Campaigners on behalf of pensioners are calling for winter fuel payments to be increased due to rising energy prices.
The cost of global fossil fuels is expected to rise in the months ahead as the UK prepares for winter - increasing energy bills.
Around 15 million households will see their annual energy bill rise by £130 at a time when the triple lock on pensions is under threat.
Rising energy costs, food prices and the threat to the pension triple lock could see pensioners worse off, warn campaign group Silver Voices.
It proposes that the winter fuel payment, currently between £100 and £300 a year for pensioners, be index-linked to rising energy prices.
In response, the government has said it is "committed to supporting low income and vulnerable households to keep warm during the colder months".
What is the winter fuel payment?
The winter fuel payment is a tax free state benefit paid annually to help with heating costs.
Most payments are made between November and December and are paid to those in receipt of the UK state pension.
Others qualify for the winter fuel payment if they were born on or before 26 September 1955, though this date changes each year.
What is the pension triple lock?
The triple lock on pensions is a guarantee from the UK government to increase the state pension by whichever is highest out of inflation, earnings or 2.5 per cent.

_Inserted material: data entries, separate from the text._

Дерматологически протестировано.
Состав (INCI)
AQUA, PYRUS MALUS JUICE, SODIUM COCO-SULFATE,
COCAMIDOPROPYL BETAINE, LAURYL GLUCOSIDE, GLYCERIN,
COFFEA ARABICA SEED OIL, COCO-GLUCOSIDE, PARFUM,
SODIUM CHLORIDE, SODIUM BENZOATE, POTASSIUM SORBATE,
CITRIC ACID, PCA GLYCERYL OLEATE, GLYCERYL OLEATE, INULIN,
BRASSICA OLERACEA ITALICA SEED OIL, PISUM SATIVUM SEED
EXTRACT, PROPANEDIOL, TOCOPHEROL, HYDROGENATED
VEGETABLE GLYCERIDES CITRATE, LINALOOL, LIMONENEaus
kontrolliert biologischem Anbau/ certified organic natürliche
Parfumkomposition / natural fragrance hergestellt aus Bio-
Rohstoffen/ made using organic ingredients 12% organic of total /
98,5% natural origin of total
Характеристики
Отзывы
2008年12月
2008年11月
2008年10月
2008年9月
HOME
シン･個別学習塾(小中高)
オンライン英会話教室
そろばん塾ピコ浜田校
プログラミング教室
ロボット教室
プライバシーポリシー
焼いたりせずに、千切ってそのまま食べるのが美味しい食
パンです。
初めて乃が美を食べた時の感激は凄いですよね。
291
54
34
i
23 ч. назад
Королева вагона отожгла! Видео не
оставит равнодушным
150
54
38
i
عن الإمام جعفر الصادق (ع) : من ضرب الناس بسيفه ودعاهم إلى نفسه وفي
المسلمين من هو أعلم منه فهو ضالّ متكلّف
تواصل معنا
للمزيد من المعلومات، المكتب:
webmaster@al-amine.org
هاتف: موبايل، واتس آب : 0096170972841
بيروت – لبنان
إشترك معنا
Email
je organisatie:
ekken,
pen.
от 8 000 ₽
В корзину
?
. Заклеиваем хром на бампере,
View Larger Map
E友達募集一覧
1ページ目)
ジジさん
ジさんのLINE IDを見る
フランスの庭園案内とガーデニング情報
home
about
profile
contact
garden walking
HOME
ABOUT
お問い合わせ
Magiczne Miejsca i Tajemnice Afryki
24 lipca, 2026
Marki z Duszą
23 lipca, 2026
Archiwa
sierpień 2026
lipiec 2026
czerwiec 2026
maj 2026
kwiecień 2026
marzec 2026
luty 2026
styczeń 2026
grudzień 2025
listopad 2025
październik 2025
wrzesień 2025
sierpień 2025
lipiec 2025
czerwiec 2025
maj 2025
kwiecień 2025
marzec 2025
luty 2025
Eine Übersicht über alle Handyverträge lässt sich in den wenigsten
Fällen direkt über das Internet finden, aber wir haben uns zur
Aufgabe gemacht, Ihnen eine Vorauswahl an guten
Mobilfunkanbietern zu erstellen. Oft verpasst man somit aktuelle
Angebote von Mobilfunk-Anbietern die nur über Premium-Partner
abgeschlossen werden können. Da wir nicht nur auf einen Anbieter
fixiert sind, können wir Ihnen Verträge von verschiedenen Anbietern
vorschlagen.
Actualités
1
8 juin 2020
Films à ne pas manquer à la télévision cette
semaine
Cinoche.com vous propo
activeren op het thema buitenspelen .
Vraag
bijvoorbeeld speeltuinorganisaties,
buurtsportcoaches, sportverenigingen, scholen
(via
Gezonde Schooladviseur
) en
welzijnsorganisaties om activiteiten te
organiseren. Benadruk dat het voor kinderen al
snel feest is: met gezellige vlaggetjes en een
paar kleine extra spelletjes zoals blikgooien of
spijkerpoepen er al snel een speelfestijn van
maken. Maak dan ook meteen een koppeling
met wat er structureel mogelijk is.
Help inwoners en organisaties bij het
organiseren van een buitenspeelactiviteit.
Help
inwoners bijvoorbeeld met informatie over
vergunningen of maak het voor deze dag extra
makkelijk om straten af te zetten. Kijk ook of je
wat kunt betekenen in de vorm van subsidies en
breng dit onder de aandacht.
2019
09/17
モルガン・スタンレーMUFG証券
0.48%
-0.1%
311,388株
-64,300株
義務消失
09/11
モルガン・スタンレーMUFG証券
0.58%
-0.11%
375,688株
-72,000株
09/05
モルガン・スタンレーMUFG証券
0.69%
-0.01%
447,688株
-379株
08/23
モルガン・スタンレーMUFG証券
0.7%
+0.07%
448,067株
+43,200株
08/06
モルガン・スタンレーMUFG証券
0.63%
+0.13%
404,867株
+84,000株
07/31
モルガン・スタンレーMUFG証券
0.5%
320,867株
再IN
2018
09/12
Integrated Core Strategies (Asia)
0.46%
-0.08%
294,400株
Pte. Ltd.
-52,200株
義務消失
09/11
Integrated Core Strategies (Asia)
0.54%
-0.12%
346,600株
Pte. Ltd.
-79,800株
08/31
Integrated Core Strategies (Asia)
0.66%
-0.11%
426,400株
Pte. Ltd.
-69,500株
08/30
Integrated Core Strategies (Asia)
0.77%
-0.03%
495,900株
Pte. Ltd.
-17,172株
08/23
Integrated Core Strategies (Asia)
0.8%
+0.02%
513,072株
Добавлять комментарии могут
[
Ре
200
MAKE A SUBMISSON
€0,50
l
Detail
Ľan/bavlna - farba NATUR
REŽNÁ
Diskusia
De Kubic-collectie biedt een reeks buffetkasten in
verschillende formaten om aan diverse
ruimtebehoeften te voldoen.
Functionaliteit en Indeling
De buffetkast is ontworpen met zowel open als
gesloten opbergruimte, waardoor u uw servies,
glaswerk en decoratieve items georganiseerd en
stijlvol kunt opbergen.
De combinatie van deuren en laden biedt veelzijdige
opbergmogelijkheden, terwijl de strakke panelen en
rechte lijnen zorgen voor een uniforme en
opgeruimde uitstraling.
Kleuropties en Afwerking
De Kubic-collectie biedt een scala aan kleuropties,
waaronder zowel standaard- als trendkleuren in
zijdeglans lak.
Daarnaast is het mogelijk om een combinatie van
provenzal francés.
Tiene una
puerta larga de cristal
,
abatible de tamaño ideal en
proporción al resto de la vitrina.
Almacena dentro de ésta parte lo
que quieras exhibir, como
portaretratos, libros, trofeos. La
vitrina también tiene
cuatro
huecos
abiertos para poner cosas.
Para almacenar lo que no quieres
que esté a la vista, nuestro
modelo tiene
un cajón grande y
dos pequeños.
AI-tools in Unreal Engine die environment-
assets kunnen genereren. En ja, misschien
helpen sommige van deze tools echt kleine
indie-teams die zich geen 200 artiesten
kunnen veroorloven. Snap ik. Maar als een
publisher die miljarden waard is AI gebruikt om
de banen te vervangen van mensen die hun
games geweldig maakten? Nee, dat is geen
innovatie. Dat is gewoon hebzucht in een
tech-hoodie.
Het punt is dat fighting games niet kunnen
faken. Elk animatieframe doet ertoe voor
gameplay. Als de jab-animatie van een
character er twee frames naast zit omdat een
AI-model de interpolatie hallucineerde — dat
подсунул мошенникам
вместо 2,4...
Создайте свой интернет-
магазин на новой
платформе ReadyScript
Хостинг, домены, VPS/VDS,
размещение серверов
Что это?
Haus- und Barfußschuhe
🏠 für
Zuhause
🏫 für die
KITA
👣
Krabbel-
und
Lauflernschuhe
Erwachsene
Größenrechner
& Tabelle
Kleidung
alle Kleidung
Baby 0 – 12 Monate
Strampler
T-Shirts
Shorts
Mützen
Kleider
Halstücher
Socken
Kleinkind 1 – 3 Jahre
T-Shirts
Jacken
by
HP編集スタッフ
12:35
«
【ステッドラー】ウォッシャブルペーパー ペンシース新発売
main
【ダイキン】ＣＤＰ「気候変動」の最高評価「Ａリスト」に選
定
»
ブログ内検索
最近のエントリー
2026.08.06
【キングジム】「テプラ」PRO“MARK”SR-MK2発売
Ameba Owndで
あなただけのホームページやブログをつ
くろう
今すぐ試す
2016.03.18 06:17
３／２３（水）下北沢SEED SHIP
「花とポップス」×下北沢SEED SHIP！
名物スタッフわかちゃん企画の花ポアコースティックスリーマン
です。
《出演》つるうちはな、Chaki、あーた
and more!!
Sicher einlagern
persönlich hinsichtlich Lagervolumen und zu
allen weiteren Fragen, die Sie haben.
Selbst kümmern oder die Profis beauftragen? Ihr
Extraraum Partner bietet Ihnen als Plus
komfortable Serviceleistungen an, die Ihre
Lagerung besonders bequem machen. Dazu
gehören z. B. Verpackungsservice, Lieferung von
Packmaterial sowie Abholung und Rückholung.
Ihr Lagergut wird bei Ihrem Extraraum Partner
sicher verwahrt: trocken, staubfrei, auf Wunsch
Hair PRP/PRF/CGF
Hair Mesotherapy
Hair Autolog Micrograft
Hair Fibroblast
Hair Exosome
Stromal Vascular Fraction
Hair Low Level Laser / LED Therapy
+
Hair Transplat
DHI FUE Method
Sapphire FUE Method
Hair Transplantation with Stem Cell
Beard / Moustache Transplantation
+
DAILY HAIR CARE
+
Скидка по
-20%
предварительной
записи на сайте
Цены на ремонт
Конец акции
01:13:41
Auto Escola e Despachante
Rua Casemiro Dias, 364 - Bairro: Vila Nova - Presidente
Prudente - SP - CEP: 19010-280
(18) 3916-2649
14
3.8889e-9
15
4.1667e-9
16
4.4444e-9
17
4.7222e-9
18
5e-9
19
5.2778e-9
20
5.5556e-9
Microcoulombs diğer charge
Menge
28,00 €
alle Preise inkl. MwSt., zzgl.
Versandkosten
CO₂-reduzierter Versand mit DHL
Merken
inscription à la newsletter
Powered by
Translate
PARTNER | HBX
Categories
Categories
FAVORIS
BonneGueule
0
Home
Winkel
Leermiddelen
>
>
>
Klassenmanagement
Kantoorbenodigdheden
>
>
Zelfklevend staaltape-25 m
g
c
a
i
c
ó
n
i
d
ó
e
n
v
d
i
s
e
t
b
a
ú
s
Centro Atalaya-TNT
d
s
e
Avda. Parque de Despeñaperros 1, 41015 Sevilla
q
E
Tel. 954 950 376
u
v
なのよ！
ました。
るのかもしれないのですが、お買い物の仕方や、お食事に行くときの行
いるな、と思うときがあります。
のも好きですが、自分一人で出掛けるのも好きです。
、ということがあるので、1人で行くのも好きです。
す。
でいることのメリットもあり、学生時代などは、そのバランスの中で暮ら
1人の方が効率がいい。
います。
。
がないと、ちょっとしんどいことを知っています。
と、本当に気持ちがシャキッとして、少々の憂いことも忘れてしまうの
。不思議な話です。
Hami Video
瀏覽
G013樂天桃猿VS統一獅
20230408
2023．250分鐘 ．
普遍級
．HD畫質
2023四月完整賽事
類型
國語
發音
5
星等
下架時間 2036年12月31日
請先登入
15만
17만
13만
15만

It is a safeguard to ensure that the state pension doesn’t lose value over the years because of rising inflation, meaning an increase in the cost of living and goods.
The three factors involved in measuring state pension increases are:
- average earnings
- inflation based on the Consumer Price Index (CPI)
- 2.5 per cent
It was introduced in 2010 so that the state pension would maintain its real terms value but has been much talked about in recent times due to slow growth in earnings and inflation.
It means that pensioners will get a minimum 2.5 per cent increase year on year, strengthening the spending power of people in receipt of the state pension.
Why is the pension triple lock under threat?
Since the triple lock on pensions was introduced, the state pension has increased 35 per cent while average earnings have risen by 27 per cent, reports the i newspaper.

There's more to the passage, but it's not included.